Maurois był w latach 50 i 60 XX wieku jednym z najbardziej znanych i cenionych pisarzy biografii znanych na świecie ludzi. Żona Fleminga zwróciła się do autora o napisanie biografii Alexandra Fleminga. Mało który autor biografii posiada przed napisaniem biografii taką ilość materiałów i możliwość rozmów z ludźmi, którzy pracowali i znali osobę opisywaną. Żona przekazała jego dzienniki i korespondencję. Jego brat opowiedział o ich dzieciństwie, a później razem z synem o jego życiu prywatnym. Mógł także porozmawiać z jego jeszcze żyjącymi współpracownikami. Współpracownicy Fleminga, a także paryscy profesorowie, którzy znali Fleminga, wprowadzili autora w trudne zagadnienia pracy bakteriologa. Dzięki temu mógł opisać pracę Fleminga.

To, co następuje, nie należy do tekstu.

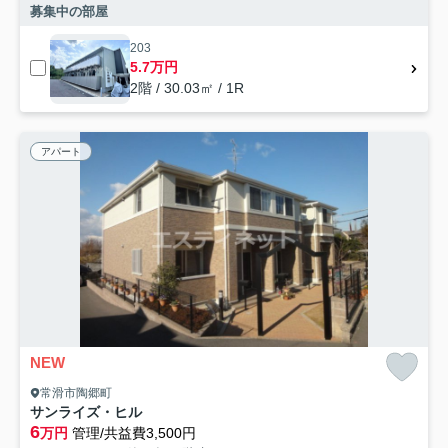
募集中の部屋
203
5.7万円
2階 / 30.03㎡ / 1R
アパート
NEW
常滑市陶郷町
サンライズ・ヒル
6
万円
管理/共益費3,500円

Ja podzieliłabym tę książkę na dwie części. Pierwsze dwie trzecie książki jest fascynujące. Autor przedstawia nie tylko życie wielkiego uczonego, ale też przedstawia historię rozwoju badań bakteriologicznych. Możemy prześledzić walkę lekarzy i bakteriologów głównie z zakażonymi ranami i odkrywanie kolejnych substancji, aby ratować ludzkie życie. Natomiast ostatnia część, po otrzymaniu przez Fleminga Nagrody Nobla jest po części spisem podróży Fleminga po świecie, wygłaszanym przez niego wykładów, odbieraniem kolejnych wyróżnień. Jednak podsumowując jest to fascynująca lektura, która przedstawia nie tylko prace badawcze naukowca, ale Fleminga, jako człowieka.